A new fluorescent probe, 6-amino-1,3-naphthalenedisulfonic acid (ANDSA), has been developed for the determination of trace nitrite in different waters. This probe is based on the selective reaction of nitrite with ANDSA in hydrochloric acid solution to form the corresponding diazonium acid in sodium hydroxide solution at room temperature. The diazonium acid produced has high fluorescence intensity at 488 nm (excitation at 367 nm), whereas ANDSA has high fluorescence intensity at 465 nm (excitation at 354 nm). The synchronous fluorescence (Δλ = 121 nm) spectrum and the first-derivative synchronous fluorescence spectrum of diazonium acid greatly overlapped with those of ANDSA. The zero-crossing method was used to measure the first-derivative value (dF/dλ) of the first-derivative spectra, in which physical separation of excess ANDSA was unnecessary.

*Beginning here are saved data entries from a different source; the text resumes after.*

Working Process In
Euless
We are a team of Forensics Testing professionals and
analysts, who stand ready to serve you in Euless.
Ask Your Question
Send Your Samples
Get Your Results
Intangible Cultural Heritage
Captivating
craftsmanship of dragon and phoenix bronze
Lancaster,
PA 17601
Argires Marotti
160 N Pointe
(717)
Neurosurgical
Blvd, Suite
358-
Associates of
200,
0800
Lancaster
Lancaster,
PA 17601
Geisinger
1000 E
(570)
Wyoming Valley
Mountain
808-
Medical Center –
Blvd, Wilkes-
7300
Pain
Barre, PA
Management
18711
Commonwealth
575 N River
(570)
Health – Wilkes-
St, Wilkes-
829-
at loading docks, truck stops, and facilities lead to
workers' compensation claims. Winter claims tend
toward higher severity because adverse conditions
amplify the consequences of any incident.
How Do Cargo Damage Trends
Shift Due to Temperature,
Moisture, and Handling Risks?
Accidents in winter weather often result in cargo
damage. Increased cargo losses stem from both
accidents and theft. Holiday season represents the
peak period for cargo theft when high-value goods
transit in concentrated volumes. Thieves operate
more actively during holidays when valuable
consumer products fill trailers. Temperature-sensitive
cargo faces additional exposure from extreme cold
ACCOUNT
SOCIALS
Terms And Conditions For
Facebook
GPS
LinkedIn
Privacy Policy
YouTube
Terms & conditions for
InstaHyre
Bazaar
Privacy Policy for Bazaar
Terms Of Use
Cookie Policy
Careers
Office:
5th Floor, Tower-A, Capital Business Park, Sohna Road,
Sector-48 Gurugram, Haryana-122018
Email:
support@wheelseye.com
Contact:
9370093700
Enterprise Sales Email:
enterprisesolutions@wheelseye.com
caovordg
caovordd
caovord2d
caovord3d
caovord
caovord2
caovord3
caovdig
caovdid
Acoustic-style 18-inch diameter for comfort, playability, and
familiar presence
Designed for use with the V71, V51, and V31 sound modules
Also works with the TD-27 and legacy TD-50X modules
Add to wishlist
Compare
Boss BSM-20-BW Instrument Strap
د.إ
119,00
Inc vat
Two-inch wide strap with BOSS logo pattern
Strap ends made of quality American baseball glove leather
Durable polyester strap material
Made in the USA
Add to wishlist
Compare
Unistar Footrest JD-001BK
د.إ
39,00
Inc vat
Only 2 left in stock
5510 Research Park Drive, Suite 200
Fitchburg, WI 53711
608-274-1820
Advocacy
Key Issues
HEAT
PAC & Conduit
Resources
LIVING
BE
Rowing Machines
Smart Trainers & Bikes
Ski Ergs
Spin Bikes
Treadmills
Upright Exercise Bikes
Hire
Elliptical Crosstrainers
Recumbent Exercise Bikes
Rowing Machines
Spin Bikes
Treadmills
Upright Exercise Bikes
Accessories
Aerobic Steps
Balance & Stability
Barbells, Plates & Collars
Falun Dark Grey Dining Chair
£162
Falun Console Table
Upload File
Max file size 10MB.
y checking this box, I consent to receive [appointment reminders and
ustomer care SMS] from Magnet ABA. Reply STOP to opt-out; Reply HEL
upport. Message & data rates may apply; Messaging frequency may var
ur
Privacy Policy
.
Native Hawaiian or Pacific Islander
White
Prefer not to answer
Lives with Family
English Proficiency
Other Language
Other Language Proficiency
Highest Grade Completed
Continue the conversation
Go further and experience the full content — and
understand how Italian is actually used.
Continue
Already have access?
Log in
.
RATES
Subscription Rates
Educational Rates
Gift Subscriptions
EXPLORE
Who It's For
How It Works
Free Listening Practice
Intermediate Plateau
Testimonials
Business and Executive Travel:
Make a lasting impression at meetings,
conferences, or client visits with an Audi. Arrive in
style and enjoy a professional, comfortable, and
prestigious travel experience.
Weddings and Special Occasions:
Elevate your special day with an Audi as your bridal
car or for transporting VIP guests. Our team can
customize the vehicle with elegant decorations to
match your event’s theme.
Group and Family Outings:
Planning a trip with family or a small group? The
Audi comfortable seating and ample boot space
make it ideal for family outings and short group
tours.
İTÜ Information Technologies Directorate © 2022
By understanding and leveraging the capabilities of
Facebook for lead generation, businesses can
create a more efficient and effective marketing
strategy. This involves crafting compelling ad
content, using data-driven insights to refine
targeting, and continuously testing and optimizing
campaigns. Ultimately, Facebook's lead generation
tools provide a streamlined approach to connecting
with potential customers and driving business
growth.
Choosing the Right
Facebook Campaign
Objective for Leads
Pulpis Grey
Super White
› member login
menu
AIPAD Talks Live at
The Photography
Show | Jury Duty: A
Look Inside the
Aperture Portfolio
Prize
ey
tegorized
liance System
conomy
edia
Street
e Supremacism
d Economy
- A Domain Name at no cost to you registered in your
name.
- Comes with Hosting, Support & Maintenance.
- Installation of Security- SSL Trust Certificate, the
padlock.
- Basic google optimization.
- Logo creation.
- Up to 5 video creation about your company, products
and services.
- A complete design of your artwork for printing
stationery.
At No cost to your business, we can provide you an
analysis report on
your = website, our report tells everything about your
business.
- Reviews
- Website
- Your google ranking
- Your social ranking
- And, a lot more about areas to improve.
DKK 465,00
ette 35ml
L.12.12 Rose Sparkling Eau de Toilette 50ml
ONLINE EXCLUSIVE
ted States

The zero-crossing point was located at 351.2 nm for ANDSA, at which dF/dλ of diazonium acid was proportional to the nitrite concentration. Therefore, dF/dλ at 351.2 nm was selected as the analytical signal. Under the optimized experimental conditions, the signal intensity was linear over a nitrite concentration range of 0.006-0.075 mg L-1, with a correlation coefficient better than 0.9994. The limit of detection was 2.1 μg L-1 for the determination of nitrite by the proposed method. The relative standard deviation of the method for the determination of nitrite in real water samples was below 2.45%, and the corresponding recoveries were between 95.7% and 104.1%. The validity of the proposed method was further confirmed by comparison with the reference method with use of the t test. Graphical abstract ANDSA reacts with nitrite to form diazonium acid with higher fluorescence intensity. For ANDSA, dF/dλ was zero at 351.2 nm, whereas dF/dλ of diazonium acid at 351.2 nm was close to the maximum value.